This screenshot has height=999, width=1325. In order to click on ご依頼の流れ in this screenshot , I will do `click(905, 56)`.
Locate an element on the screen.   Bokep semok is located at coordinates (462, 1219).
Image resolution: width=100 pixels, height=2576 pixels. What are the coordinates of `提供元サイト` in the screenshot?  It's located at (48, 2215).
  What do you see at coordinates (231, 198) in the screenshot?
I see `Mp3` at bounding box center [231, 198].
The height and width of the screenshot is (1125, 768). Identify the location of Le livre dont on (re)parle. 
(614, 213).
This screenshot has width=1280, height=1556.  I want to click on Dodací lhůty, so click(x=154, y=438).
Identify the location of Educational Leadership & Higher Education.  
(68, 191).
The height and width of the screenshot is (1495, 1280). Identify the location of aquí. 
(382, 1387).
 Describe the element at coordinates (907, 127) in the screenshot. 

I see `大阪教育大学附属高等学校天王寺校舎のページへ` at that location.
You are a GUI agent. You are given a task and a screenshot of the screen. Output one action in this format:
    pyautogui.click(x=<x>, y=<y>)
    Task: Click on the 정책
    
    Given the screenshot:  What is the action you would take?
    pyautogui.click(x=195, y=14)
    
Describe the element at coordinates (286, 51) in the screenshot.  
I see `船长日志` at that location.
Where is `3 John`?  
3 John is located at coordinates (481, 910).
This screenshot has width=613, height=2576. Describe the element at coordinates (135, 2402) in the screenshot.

□ □ □ □ □ □ □

Return the entries above exactly as they were written.

This screenshot has height=999, width=1325. In order to click on ご依頼の流れ in this screenshot , I will do `click(905, 56)`.
Locate an element on the screen.   Bokep semok is located at coordinates (462, 1219).
Image resolution: width=100 pixels, height=2576 pixels. What are the coordinates of `提供元サイト` in the screenshot?  It's located at (48, 2215).
  What do you see at coordinates (231, 198) in the screenshot?
I see `Mp3` at bounding box center [231, 198].
The height and width of the screenshot is (1125, 768). Identify the location of Le livre dont on (re)parle. 
(614, 213).
This screenshot has width=1280, height=1556.  I want to click on Dodací lhůty, so click(x=154, y=438).
Identify the location of Educational Leadership & Higher Education.  
(68, 191).
The height and width of the screenshot is (1495, 1280). Identify the location of aquí. 
(382, 1387).
 Describe the element at coordinates (907, 127) in the screenshot. 

I see `大阪教育大学附属高等学校天王寺校舎のページへ` at that location.
You are a GUI agent. You are given a task and a screenshot of the screen. Output one action in this format:
    pyautogui.click(x=<x>, y=<y>)
    Task: Click on the 정책
    
    Given the screenshot:  What is the action you would take?
    pyautogui.click(x=195, y=14)
    
Describe the element at coordinates (286, 51) in the screenshot.  
I see `船长日志` at that location.
Where is `3 John`?  
3 John is located at coordinates (481, 910).
This screenshot has width=613, height=2576. Describe the element at coordinates (135, 2402) in the screenshot.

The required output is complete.